(INFORMATION SHOWN)

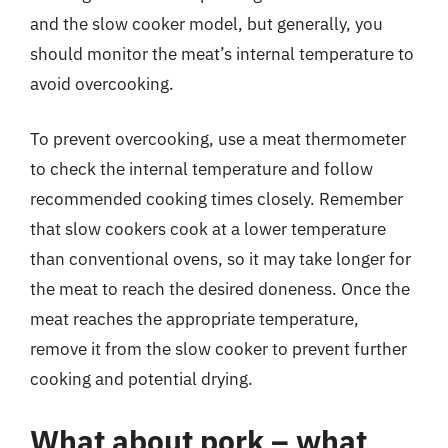
and the slow cooker model, but generally, you
should monitor the meat’s internal temperature to
avoid overcooking.
To prevent overcooking, use a meat thermometer
to check the internal temperature and follow
recommended cooking times closely. Remember
that slow cookers cook at a lower temperature
than conventional ovens, so it may take longer for
the meat to reach the desired doneness. Once the
meat reaches the appropriate temperature,
remove it from the slow cooker to prevent further
cooking and potential drying.
What about pork – what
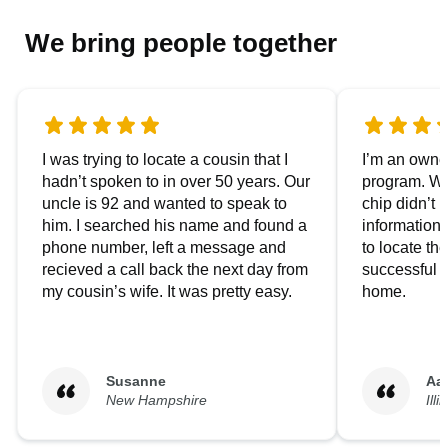
We bring people together
I was trying to locate a cousin that I
I’m an owner
hadn’t spoken to in over 50 years. Our
program. We
uncle is 92 and wanted to speak to
chip didn’t 
him. I searched his name and found a
information.
phone number, left a message and
to locate t
recieved a call back the next day from
successful i
my cousin’s wife. It was pretty easy.
home.
Susanne
Aa
New Hampshire
Illi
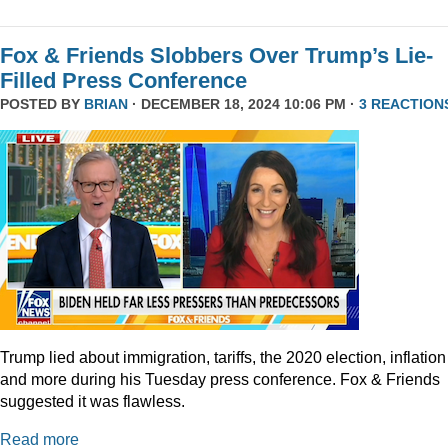
Fox & Friends Slobbers Over Trump’s Lie-
Filled Press Conference
POSTED BY
BRIAN
· DECEMBER 18, 2024 10:06 PM ·
3 REACTION
Trump lied about immigration, tariffs, the 2020 election, inflation
and more during his Tuesday press conference. Fox & Friends
suggested it was flawless.
Read more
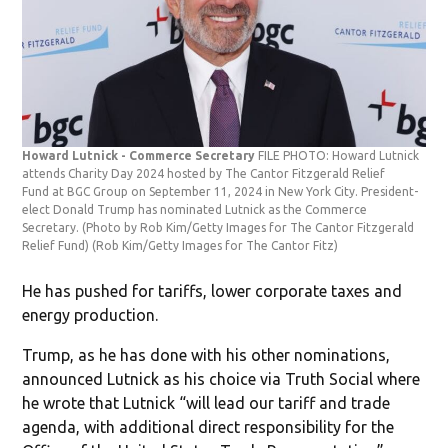
Howard Lutnick - Commerce Secretary
FILE PHOTO: Howard Lutnick
attends Charity Day 2024 hosted by The Cantor Fitzgerald Relief
Fund at BGC Group on September 11, 2024 in New York City. President-
elect Donald Trump has nominated Lutnick as the Commerce
Secretary. (Photo by Rob Kim/Getty Images for The Cantor Fitzgerald
Relief Fund)
(Rob Kim/Getty Images for The Cantor Fitz)
He has pushed for tariffs, lower corporate taxes and
energy production.
Trump, as he has done with his other nominations,
announced Lutnick as his choice via Truth Social where
he wrote that Lutnick “will lead our tariff and trade
agenda, with additional direct responsibility for the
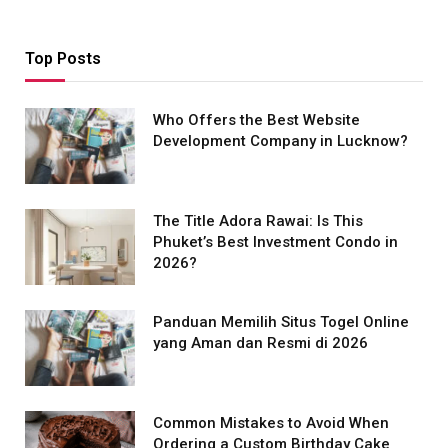
Top Posts
Who Offers the Best Website
Development Company in Lucknow?
The Title Adora Rawai: Is This
Phuket’s Best Investment Condo in
2026?
Panduan Memilih Situs Togel Online
yang Aman dan Resmi di 2026
Common Mistakes to Avoid When
Ordering a Custom Birthday Cake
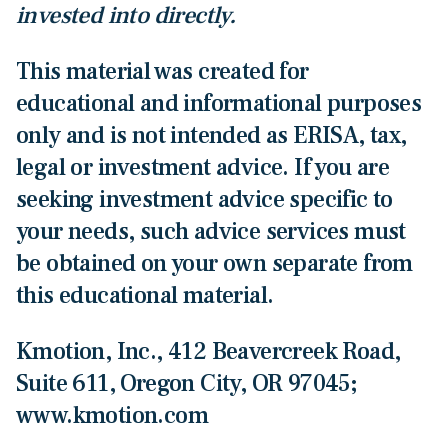
invested into directly.
This material was created for
educational and informational purposes
only and is not intended as ERISA, tax,
legal or investment advice. If you are
seeking investment advice specific to
your needs, such advice services must
be obtained on your own separate from
this educational material.
Kmotion, Inc., 412 Beavercreek Road,
Suite 611, Oregon City, OR 97045;
www.kmotion.com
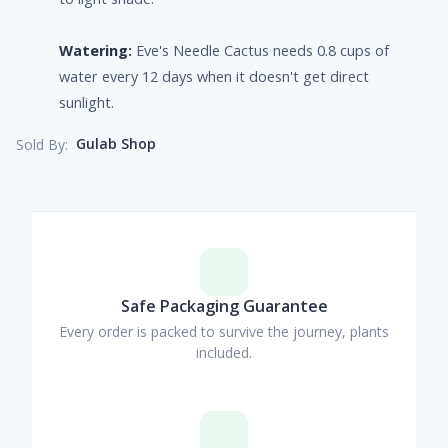
Watering:
Eve's Needle Cactus needs 0.8 cups of
water every 12 days when it doesn't get direct
sunlight.
Gulab Shop
Sold By:
Safe Packaging Guarantee
Every order is packed to survive the journey, plants
included.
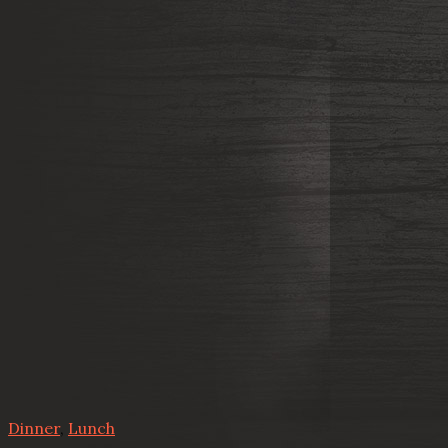
Dinner
,
Lunch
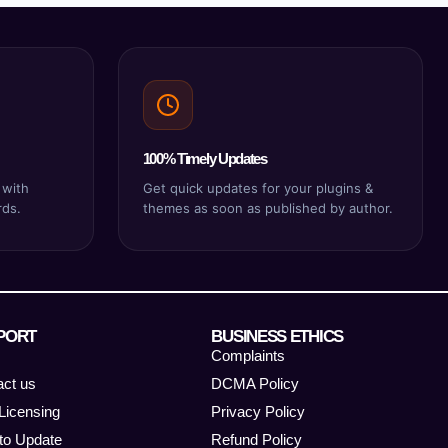
100% Timely Updates
 with
Get quick updates for your plugins &
rds.
themes as soon as published by author.
PORT
BUSINESS ETHICS
Complaints
act us
DCMA Policy
Licensing
Privacy Policy
to Update
Refund Policy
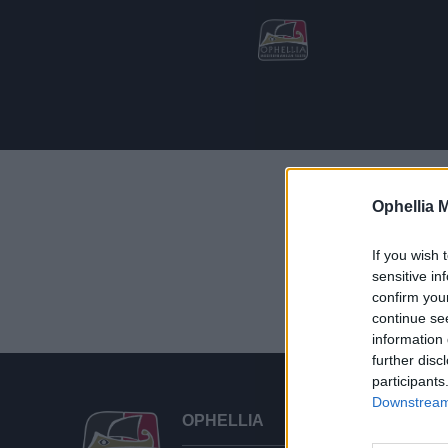
Ophellia 
Showing the
If you wish 
sensitive in
confirm you
continue se
information 
further disc
participants
Downstream 
OPHELLIA
CU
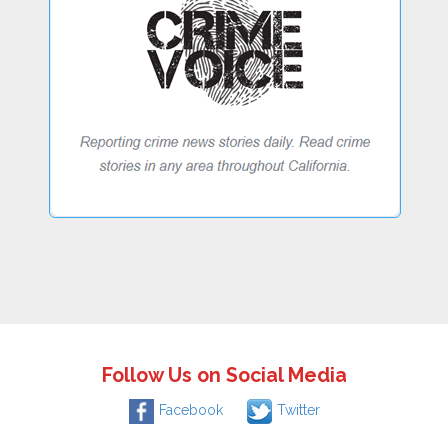
Follow Us on Social Media
Facebook
Twitter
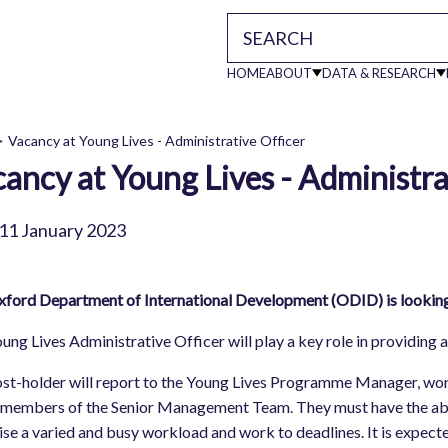
HOME
ABOUT
DATA & RESEARCH
Main
Vacancy at Young Lives - Administrative Officer
ancy at Young Lives - Administra
readcrumb
navigati
11 January 2023
ford Department of International Development (ODID) is looking t
ung Lives Administrative Officer will play a key role in providing 
st-holder will report to the Young Lives Programme Manager, work
 members of the Senior Management Team. They must have the abi
tise a varied and busy workload and work to deadlines. It is expect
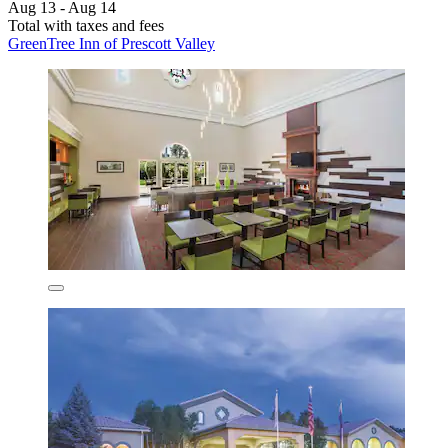
Aug 13 - Aug 14
Total with taxes and fees
GreenTree Inn of Prescott Valley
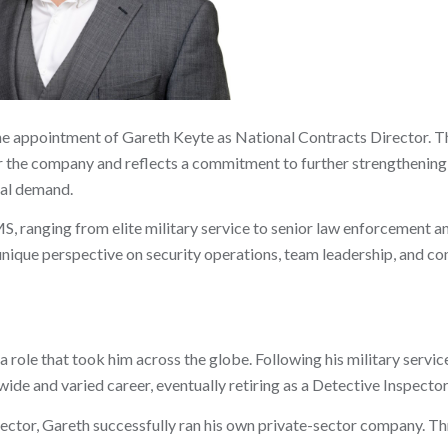
he appointment of Gareth Keyte as National Contracts Director. T
or the company and reflects a commitment to further strengthening
al demand.
S, ranging from elite military service to senior law enforcement a
nique perspective on security operations, team leadership, and c
 role that took him across the globe. Following his military service
wide and varied career, eventually retiring as a Detective Inspector
c sector, Gareth successfully ran his own private-sector company. 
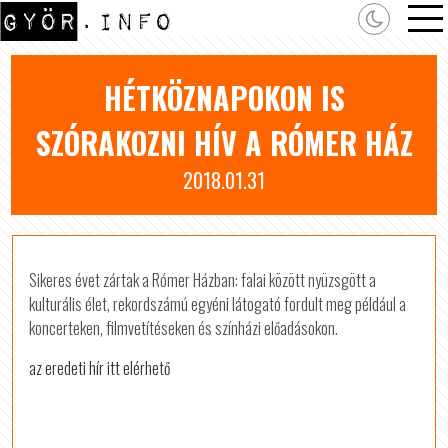
HÉTKÖZNAPOKON IS
SZÓRAKOZNI HÍV A RÓMER HÁZ
2018.01.31
Sikeres évet zártak a Rómer Házban: falai között nyüzsgött a
kulturális élet, rekordszámú egyéni látogató fordult meg például a
koncerteken, filmvetítéseken és színházi előadásokon.
az eredeti hír itt elérhető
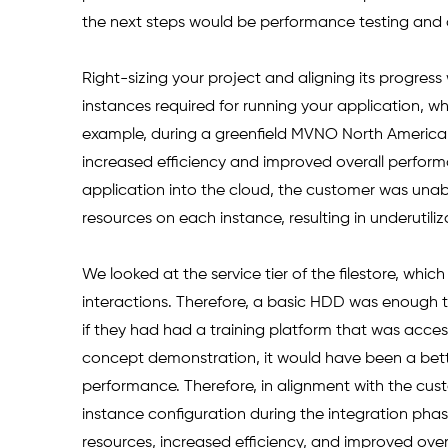
the next steps would be performance testing and
Right-sizing your project and aligning its progress 
instances required for running your application, wh
example, during a greenfield MVNO North American
increased efficiency and improved overall performan
application into the cloud, the customer was unabl
resources on each instance, resulting in underutiliz
We looked at the service tier of the filestore, whi
interactions. Therefore, a basic HDD was enough 
if they had had a training platform that was acce
concept demonstration, it would have been a bett
performance. Therefore, in alignment with the cu
instance configuration during the integration phase
resources, increased efficiency, and improved ove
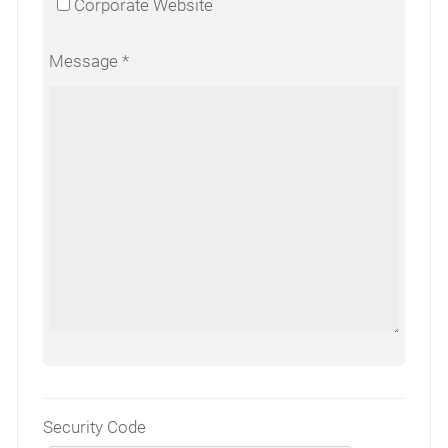
Corporate Website
Message
Security Code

(ASSIGNMENT)
Scan the entries for lines with the word "increased". The number of such lines is the whole answer.

(SOLUTION TO THIS EXERCISE)
2